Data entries
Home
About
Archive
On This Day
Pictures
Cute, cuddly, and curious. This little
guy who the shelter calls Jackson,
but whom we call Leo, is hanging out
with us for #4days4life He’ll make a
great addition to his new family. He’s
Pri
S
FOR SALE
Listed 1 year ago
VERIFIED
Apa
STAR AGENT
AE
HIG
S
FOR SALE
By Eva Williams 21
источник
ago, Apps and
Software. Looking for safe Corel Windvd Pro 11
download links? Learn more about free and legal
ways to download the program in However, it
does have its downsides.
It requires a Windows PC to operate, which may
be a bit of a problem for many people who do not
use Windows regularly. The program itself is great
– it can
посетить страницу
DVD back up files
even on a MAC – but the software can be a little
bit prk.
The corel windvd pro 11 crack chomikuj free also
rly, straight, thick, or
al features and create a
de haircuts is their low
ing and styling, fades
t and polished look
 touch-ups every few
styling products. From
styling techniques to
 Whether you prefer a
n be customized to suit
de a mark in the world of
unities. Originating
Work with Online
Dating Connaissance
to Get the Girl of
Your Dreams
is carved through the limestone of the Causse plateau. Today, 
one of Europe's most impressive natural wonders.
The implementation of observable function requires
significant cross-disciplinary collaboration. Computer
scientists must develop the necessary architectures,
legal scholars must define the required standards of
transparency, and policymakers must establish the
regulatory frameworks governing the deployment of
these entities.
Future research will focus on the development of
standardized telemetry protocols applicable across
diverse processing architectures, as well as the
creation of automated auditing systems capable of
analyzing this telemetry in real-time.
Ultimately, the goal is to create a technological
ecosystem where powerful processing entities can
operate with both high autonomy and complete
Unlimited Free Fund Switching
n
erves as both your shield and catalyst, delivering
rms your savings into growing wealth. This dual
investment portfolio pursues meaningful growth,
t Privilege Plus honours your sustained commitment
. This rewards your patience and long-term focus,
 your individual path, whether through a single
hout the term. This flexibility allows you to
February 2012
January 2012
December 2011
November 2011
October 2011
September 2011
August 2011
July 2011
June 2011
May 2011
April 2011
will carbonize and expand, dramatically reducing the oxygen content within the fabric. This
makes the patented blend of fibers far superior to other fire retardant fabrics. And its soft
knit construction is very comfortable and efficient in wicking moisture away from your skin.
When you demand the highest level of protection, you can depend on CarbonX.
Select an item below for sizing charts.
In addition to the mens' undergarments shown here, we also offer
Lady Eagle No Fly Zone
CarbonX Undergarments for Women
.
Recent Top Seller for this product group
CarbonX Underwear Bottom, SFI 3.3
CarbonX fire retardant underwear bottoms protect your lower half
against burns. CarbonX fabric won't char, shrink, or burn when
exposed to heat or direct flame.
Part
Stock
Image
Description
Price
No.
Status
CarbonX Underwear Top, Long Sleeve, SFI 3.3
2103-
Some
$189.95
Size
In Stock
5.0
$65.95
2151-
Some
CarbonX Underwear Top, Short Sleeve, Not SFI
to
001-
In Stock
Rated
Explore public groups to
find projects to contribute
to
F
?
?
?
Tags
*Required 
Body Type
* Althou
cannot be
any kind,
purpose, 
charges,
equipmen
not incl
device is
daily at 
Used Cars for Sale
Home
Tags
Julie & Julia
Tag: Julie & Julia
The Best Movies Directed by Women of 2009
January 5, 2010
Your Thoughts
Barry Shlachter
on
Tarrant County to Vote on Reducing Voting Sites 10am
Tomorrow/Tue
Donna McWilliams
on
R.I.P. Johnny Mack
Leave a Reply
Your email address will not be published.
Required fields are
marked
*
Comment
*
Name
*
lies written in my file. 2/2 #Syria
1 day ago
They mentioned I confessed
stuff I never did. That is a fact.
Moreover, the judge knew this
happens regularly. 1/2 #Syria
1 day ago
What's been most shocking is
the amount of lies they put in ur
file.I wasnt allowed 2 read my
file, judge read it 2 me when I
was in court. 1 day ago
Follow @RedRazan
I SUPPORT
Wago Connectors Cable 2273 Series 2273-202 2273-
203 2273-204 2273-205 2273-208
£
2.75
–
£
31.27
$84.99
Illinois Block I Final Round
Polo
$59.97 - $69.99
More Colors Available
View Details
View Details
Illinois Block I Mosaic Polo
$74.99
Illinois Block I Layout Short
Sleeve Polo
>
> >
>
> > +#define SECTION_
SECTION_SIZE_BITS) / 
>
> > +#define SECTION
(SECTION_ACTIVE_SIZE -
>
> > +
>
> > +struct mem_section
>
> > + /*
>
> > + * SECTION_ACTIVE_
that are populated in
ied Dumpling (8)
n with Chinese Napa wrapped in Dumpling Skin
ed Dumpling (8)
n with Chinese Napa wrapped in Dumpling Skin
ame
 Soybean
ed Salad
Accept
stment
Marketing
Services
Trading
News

▸ **WHAT TO DO**: When copying the data above, please keep exactly the lines from its first line through the line with "download links? Learn", both ends included, and drop the rest.

▸ **WORKED SOLUTION**:
Home
About
Archive
On This Day
Pictures
Cute, cuddly, and curious. This little
guy who the shelter calls Jackson,
but whom we call Leo, is hanging out
with us for #4days4life He’ll make a
great addition to his new family. He’s
Pri
S
FOR SALE
Listed 1 year ago
VERIFIED
Apa
STAR AGENT
AE
HIG
S
FOR SALE
By Eva Williams 21
источник
ago, Apps and
Software. Looking for safe Corel Windvd Pro 11
download links? Learn more about free and legal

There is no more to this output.